To woodpile:  Ace Hardware less than $10 per 5ft.   And in Canada today I paid $9 per 5ft rod.

These rods are fibergrass,I like them cause of there dexterity.  Look around before you buy!!


----------



## woodpile (Jan 30, 2008)

sonnyinbc:
Can you tell me who makes the fiberglass rods you bought? What is the diameter, and will is really make the bend from the floor to the stove pipe? If you grab both ends and bend, what radius can you get before it feels like too much? Since my stove is in my fireplace, there is no telescoping disconnect, so I would be entering the flue at about 2'6" off the floor.


----------



## Gooserider (Jan 30, 2008)

woodpile said:
			
		

> sonnyinbc:
> Can you tell me who makes the fiberglass rods you bought? What is the diameter, and will is really make the bend from the floor to the stove pipe? If you grab both ends and bend, what radius can you get before it feels like too much? Since my stove is in my fireplace, there is no telescoping disconnect, so I would be entering the flue at about 2'6" off the floor.
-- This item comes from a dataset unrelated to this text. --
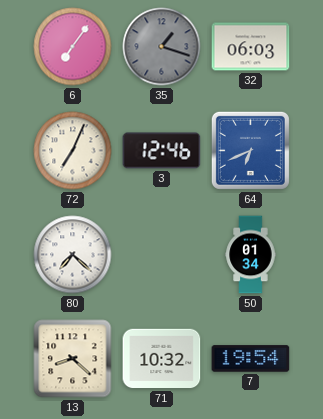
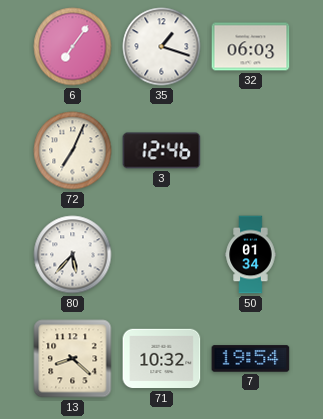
35 dial: grey -> white
64: 6:41 -> none
80: 7:22 -> 5:37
My PVC electrical conduits are nominal 1/2" or 3/4" size, and I can easily bend them into about a 12-18" radius without much trouble...  I have to make a right angle turn to get the brush headed up the "T" of my chimney in the space between the floor and the "T" bottom, with the "T" sticking out the back of my rear-exit stove...  

If you search back, you can find a thread from last spring where I cleaned the chimney on my old stove, with pictures showing the bend I had to make.  I have a different stove now, but the setups about the same, and I anticipate just as much of a challenge to clean it this spring.

I tried flexing the fiberglass rods I found in a few stores, and while I didn't want to push them too hard (they weren't mine, and I didn't want to risk breaking them) they did not feel like they had as much flex as my conduits.  I also think it's a plus that I only have a joint every 10' with the conduits, as every joint represents a stiff spot, and an area of potential failure.

Gooserider


----------



## RedRanger (Jan 30, 2008)

Woodpile:  Sorry I don`t know who makes the rods I bought. I just picked them out of a bin and just now finished looking to see if there is a brand name or something on them and there isn`t.  Only thing I can say is they are yellow which is probably no help to you at all.

My chimney has an offset at the bottom and I had no problem getting the rods thru that.


----------



## BrotherBart (Jan 30, 2008)

I bought my rods in the duct work department at Lowe's last year. I saw more there last week. They were $4.88 a four foot section and are made by CFM Home Products in Missouri.


----------



## woodpile (Feb 20, 2008)

I made something like what Gooserider suggested, using 25' long piece of 3/4" PEX tubing, an Ander-lign coupler and a 3/8 to 1/4" NPT adapter. Works fine, but there is a bend or something that I doubt any setup would get past. I will try pruning my poly brush or use a steel one.


----------